[Opening Data to process section]
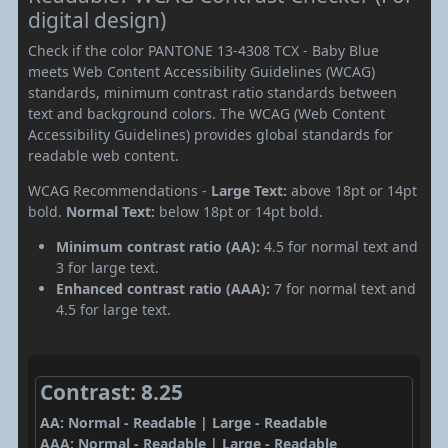
digital design)
Check if the color PANTONE 13-4308 TCX - Baby Blue
meets Web Content Accessibility Guidelines (WCAG)
standards, minimum contrast ratio standards between
text and background colors. The WCAG (Web Content
Accessibility Guidelines) provides global standards for
readable web content.
WCAG Recommendations -
Large Text:
above 18pt or 14pt
bold.
Normal Text:
below 18pt or 14pt bold.
Minimum contrast ratio (AA):
4.5 for normal text and
3 for large text.
Enhanced contrast ratio (AAA):
7 for normal text and
4.5 for large text.
Contrast: 8.25
AA: Normal - Readable | Large - Readable
AAA: Normal - Readable | Large - Readable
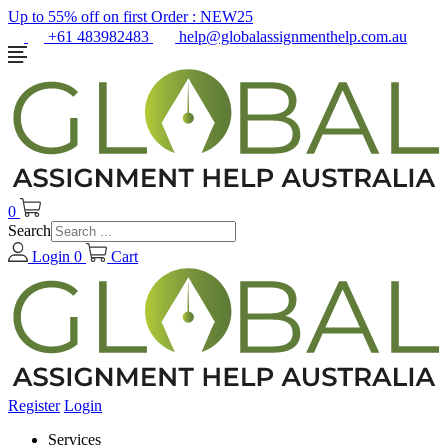
Up to 55% off on first Order :
NEW25
+61 483982483
help@globalassignmenthelp.com.au
0
Search
Login
0
Cart
Register
Login
Services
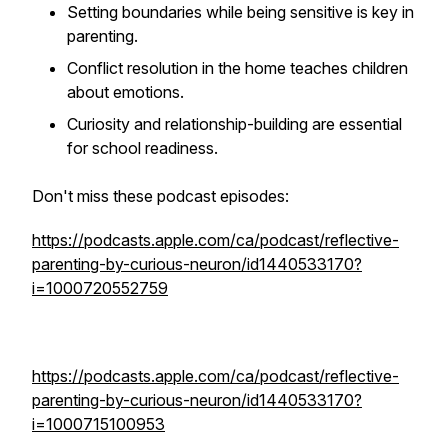
Setting boundaries while being sensitive is key in
parenting.
Conflict resolution in the home teaches children
about emotions.
Curiosity and relationship-building are essential
for school readiness.
Don't miss these podcast episodes:
https://podcasts.apple.com/ca/podcast/reflective-
parenting-by-curious-neuron/id1440533170?
i=1000720552759
https://podcasts.apple.com/ca/podcast/reflective-
parenting-by-curious-neuron/id1440533170?
i=1000715100953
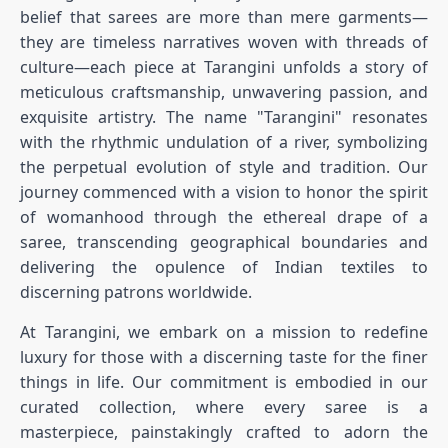
belief that sarees are more than mere garments—
they are timeless narratives woven with threads of
culture—each piece at Tarangini unfolds a story of
meticulous craftsmanship, unwavering passion, and
exquisite artistry. The name "Tarangini" resonates
with the rhythmic undulation of a river, symbolizing
the perpetual evolution of style and tradition. Our
journey commenced with a vision to honor the spirit
of womanhood through the ethereal drape of a
saree, transcending geographical boundaries and
delivering the opulence of Indian textiles to
discerning patrons worldwide.
At Tarangini, we embark on a mission to redefine
luxury for those with a discerning taste for the finer
things in life. Our commitment is embodied in our
curated collection, where every saree is a
masterpiece, painstakingly crafted to adorn the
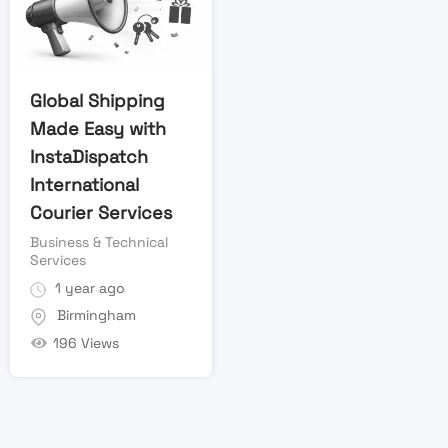
Global Shipping
Made Easy with
InstaDispatch
International
Courier Services
Business & Technical
Services
1 year ago
Birmingham
196 Views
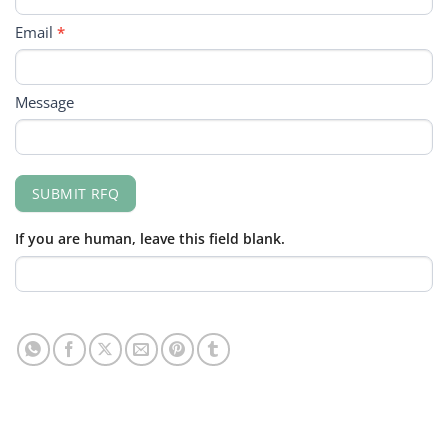
Email
*
Message
SUBMIT RFQ
If you are human, leave this field blank.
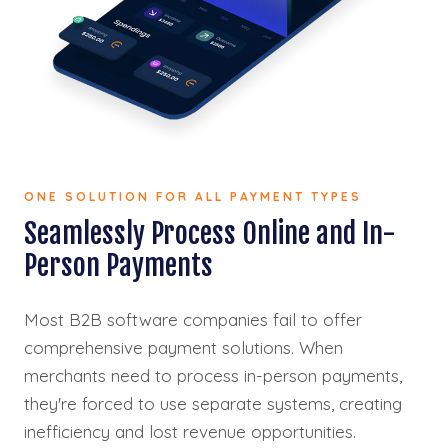
ONE SOLUTION FOR ALL PAYMENT TYPES
Seamlessly Process Online and In-
Person Payments
Most B2B software companies fail to offer
comprehensive payment solutions. When
merchants need to process in-person payments,
they're forced to use separate systems, creating
inefficiency and lost revenue opportunities.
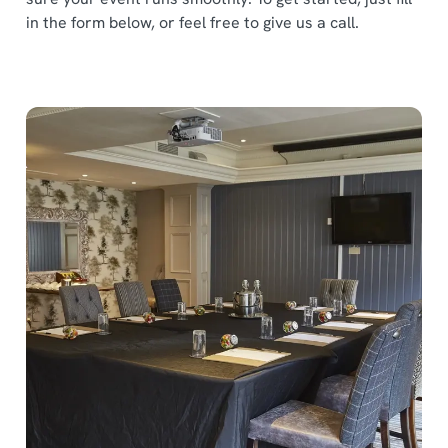
in the form below, or feel free to give us a call.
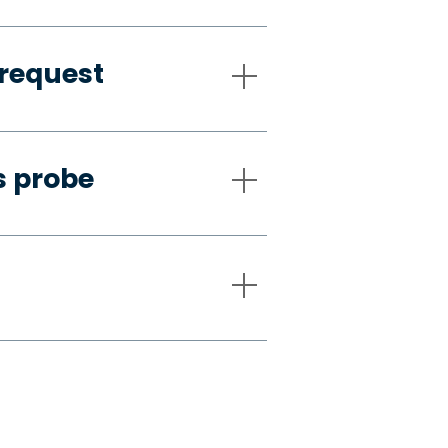
request
s probe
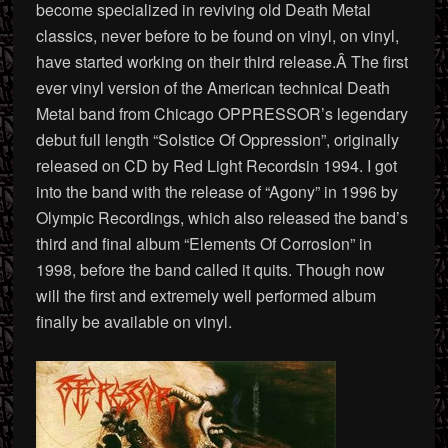
become specialized in reviving old Death Metal
classics, never before to be found on vinyl, on vinyl,
have started working on their third release.Â The first
ever vinyl version of the American technical Death
Metal band from Chicago OPPRESSOR’s legendary
debut full length “Solstice Of Oppression”, originally
released on CD by Red Light Recordsin 1994. I got
into the band with the release of “Agony” in 1996 by
Olympic Recordings, which also released the band’s
third and final album “Elements Of Corrosion” in
1998, before the band called it quits. Though now
will the first and extremely well performed album
finally be available on vinyl.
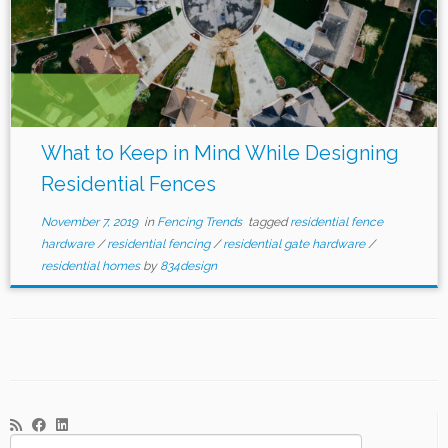
What to Keep in Mind While Designing
Residential Fences
November 7, 2019
in
Fencing Trends
tagged
residential fence
hardware
/
residential fencing
/
residential gate hardware
/
residential homes
by
834design
Search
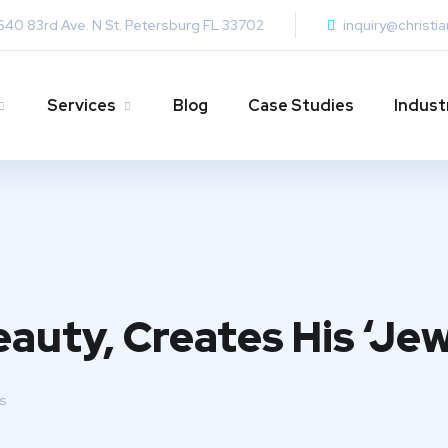
640 83rd Ave. N St. Petersburg FL 33702
inquiry@christi
Services
Blog
Case Studies
Indust
auty, Creates His ‘Jew
s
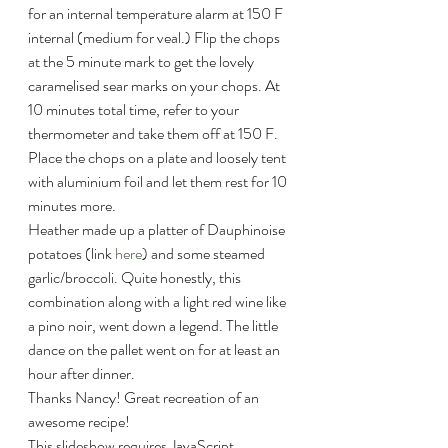
for an internal temperature alarm at 150 F 
internal (medium for veal.) Flip the chops 
at the 5 minute mark to get the lovely 
caramelised sear marks on your chops. At 
10 minutes total time, refer to your 
thermometer and take them off at 150 F. 
Place the chops on a plate and loosely tent 
with aluminium foil and let them rest for 10 
minutes more.
Heather made up a platter of Dauphinoise 
potatoes (link 
here
) and some steamed 
garlic/broccoli. Quite honestly, this 
combination along with a light red wine like 
a pino noir, went down a legend. The little 
dance on the pallet went on for at least an 
hour after dinner.
Thanks Nancy! Great recreation of an 
awesome recipe!
This slideshow requires JavaScript.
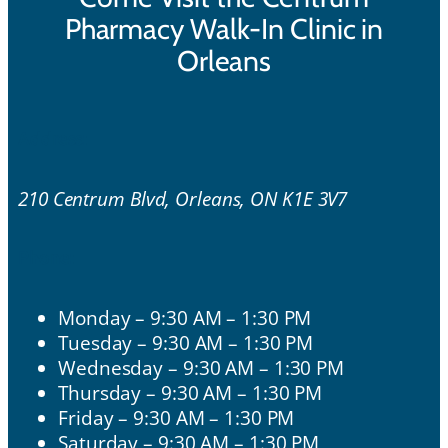
Pharmacy Walk-In Clinic in
Orleans
Address:
210 Centrum Blvd, Orleans, ON K1E 3V7
Phone:
Monday – 9:30 AM – 1:30 PM
Tuesday – 9:30 AM – 1:30 PM
Wednesday – 9:30 AM – 1:30 PM
Thursday – 9:30 AM – 1:30 PM
Friday – 9:30 AM – 1:30 PM
Saturday – 9:30 AM – 1:30 PM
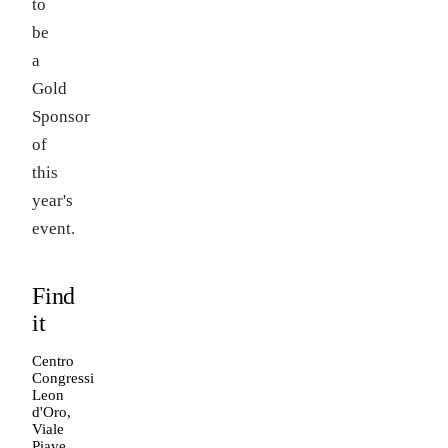
to
be
a
Gold
Sponsor
of
this
year's
event.
Find
it
Centro
Congressi
Leon
d'Oro,
Viale
Piave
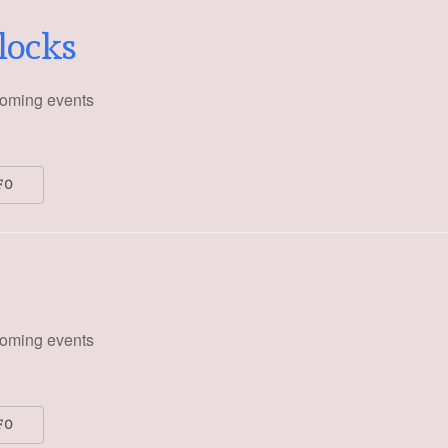
blocks
oming events
FO
oming events
FO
[Closing Data to process section]
# Exercise directions:
Collect the complete line wherever the string "more" appears in the records.

# Worked solution:
belief that sarees are more than mere garments—
minutes more.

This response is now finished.